Hablamos de estas actitudes y conductas, porque las mismas pueden estar presentes en personas que vemos en la cotidianidad, en el trabajo, las comunidades o en cualquier grupo en donde se interactúe. En estos espacios de interacción social, nos podemos encontrar con quienes mienten con facilidad y manipulan a otros, en base a “actuaciones justificadas” en reglas y normativas, en diferentes contextos sociales, según les convenga.

Las leyes y normativas en manos de personas con rasgos de personalidad antisocial, representan un atentado contra la justicia, el principio ético y la solidaridad humana.
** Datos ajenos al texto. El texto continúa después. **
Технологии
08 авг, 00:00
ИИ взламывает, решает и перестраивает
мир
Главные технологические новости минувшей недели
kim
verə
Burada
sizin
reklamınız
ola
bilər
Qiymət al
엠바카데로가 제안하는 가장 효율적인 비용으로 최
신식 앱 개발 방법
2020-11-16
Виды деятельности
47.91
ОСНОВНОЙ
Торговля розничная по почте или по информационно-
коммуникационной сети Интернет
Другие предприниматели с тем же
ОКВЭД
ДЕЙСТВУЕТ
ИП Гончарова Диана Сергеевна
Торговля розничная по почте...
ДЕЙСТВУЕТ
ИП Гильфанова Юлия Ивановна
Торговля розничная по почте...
Cuando las normativas la manejan personas con características de personalidad patológica, los cuales carecen de un adecuado manejo de sus impulsos y emociones, así como de un saludable locus de control, hay que pensar con cierto pesar, en aquellos que dependen de algún modo de las decisiones de los mismos y la forma en que pueden ser afectados.

Livesley y Cloninger, (2011) definen los trastornos de personalidad como variaciones extremas del temperamento asociadas al fracaso para conseguir las tareas fundamentales de identidad, como la autodirección, la dificultad en la creación de vínculos significativos con los demás, la incapacidad de lograr intimidad, confianza y la afiliación  con otros, la disponibilidad de una identidad social accesible, por ejemplo; para aquellos con quienes se deben interrelacionar en equipo laboralmente y en donde la cooperación espontanea, se asimile como un hábito.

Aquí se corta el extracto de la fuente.